ZEKİ ALASYA'DAN MEMNUNUM
* Metin ile aynı parayı kazanmadık, ben daha fazla kazandım. Çünkü yönetmenlikten de para aldım, diğer yaptığım işlerden de... Ama Metin finansını doğru yönetti. Çünkü onun için para amaçtı. Onun aklında bazı rakamlar, kafasına koyduğu bazı hedefler vardı. O hedefleri geçtikçe de başka hedefler koydu. Benim için ise para bir araçtı. Hiç sevmediğim bir şeydi ve öyle de kaldı. Ama dipdiri ayaktayım. Çok samimi olarak söylüyorum; reenkarnasyon gerçek olsa ve "Dünyaya yine gelsen ne olmak isterdin?" diye sorsalar; "Yine bu olmak isterdim" derim. Ben halimden memnunum, bu Zeki Alasya'dan memnunum. Sanıyorum insanlar da bu Zeki Alasya'dan memnun!

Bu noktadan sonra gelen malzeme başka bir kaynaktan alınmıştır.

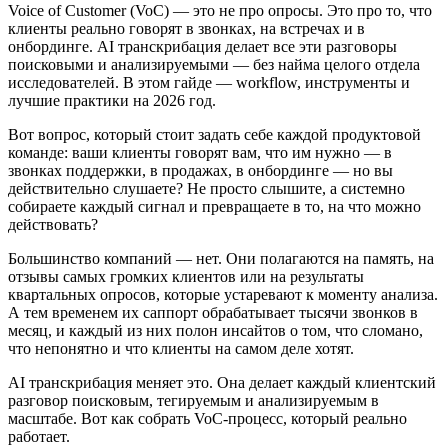
Voice of Customer (VoC) — это не про опросы. Это про то, что
клиенты реально говорят в звонках, на встречах и в
онбординге. AI транскрибация делает все эти разговоры
поисковыми и анализируемыми — без найма целого отдела
исследователей. В этом гайде — workflow, инструменты и
лучшие практики на 2026 год.
Вот вопрос, который стоит задать себе каждой продуктовой
команде: ваши клиенты говорят вам, что им нужно — в
звонках поддержки, в продажах, в онбординге — но вы
действительно слушаете? Не просто слышите, а системно
собираете каждый сигнал и превращаете в то, на что можно
действовать?
Большинство компаний — нет. Они полагаются на память, на
отзывы самых громких клиентов или на результаты
квартальных опросов, которые устаревают к моменту анализа.
А тем временем их саппорт обрабатывает тысячи звонков в
месяц, и каждый из них полон инсайтов о том, что сломано,
что непонятно и что клиенты на самом деле хотят.
AI транскрибация меняет это. Она делает каждый клиентский
разговор поисковым, тегируемым и анализируемым в
масштабе. Вот как собрать VoC-процесс, который реально
работает.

* Metin'le olan beraberliğimizi 1997 yılında noktaladık. Çünkü çok farklı şeyler düşünüyorduk. Öyle olunca da birbirimize saygımızı yitirmek istemedik ve noktaladık... Yalnız bir şey söylemek istiyorum; Metin Akpınar, Cumhuriyet döneminin en iyi oyuncularından biridir. Böyle bir oyuncuyla birlikte olduğun zaman, çok onur duyuyorsun ve yaptığın bütün işleri severek yapıyorsun. "Yeniden başlasam aynı tavizleri verir miyim, aynı imkanları tanır mıyım?" diye soruyorum kendi kendime... Bu kadar büyük bir oyuncuya, yine o tavizleri veririm.

SÜLEYMAN DEMİREL'E YAPMADIĞIMIZI BIRAKMADIK!
* Ucuz kahramanlık peşinde olmadık hiç! Çünkü eğer bir ressamsan ya da şairsen, bir gün hapse düşsen bile yine yazarsın. Ama tiyatro yapıyorsak mutlaka dışarıda olmak zorundaydık. Aptalcasına bir kahramanlıkla içeri düşmemek, özgür kalmaya devam etmek zorundaydık. O yüzden yaşananları hiç kişiselleştirmedik. İnsanları kişi olarak rencide etmedik. Onları kurum olarak ve iktidarda oldukları süre içinde eleştirdik. İtiraf etmek zorundayım; egemen güç bugünden daha hoşgörülü, sağduyulu, daha affediciydi.

* Süleyman Demirel'e 1967'den itibaren yapmadığımızı bırakmadık! Demirel'in ilk taklitlerini ben yaptım. Hatta çok alay ederek yaptım. Bir gün yalakalardan birisi bizi yerden yere vuruyormuş. Demirel o kişiye "Onlar bu ülkede güldürü dünyasının imparatorları. Onlar hakkında laf dinlemek istemiyorum" demiş...

ELEŞTİRİYORUM ÇÜNKÜ ONLARDAN BEKLENTİLERİM ÇOK FARKLI!
* Zaman zaman Cem Yılmaz ve Şahan Gökbakar'ı eleştiriyorum. Bunlar kumaşı iyi olan adamlar. Bazı insanların yeteneği yoktur ve onlardan çok fazla şey beklemezsin. Ama Cem ve Şahan öyle değil. Şahan ne yapıyor? 'Recep İvedik'.... İlk filmi para kazanıyor, ikincisini yapıyor, o da kazanıyor... Peki bu böyle devam edip duracak mı? Ben 'Recep İvedik'e karşıyım, hep karşı olmaya da devam edeceğim. Yılmaz Güney'e bir gün "Bir zamanlar çok kötü, sıradan filmler yaptınız" demişler. Cevabı şu olmuş; "Gelecek için planlarım vardı, kafamda iyi projeler vardı ama önce tanınmam gerekiyordu." Sonra ne oldu? Yılmaz, Cannes'da ödül kazandı ve Yılmaz Güney oldu. Bu arkadaşların böyle bir amacı var mı acaba? Hiç sanmıyorum. Cem Yılmaz'ın filminin kalitesine, içeriğine lafım yok aslında... G.O.R.A. adlı fantastik bir film yaptı, sonra tersine çevirdi ve A.R.O.G.'u yaptı. Yeter, bitsin artık değil mi? Öyle güzel filmler, öyle güzel konular var ki ülkemizde çekilebilecek... Küçücük bir gülümseme oluşturacak ufacık bir gözyaşı akıtabilecek ufak tefek, öyle hoş konular var ki... İkisi de çok yetenekli, ikisinden de başka beklentilerim var. Onları o yüzden eleştiriyorum.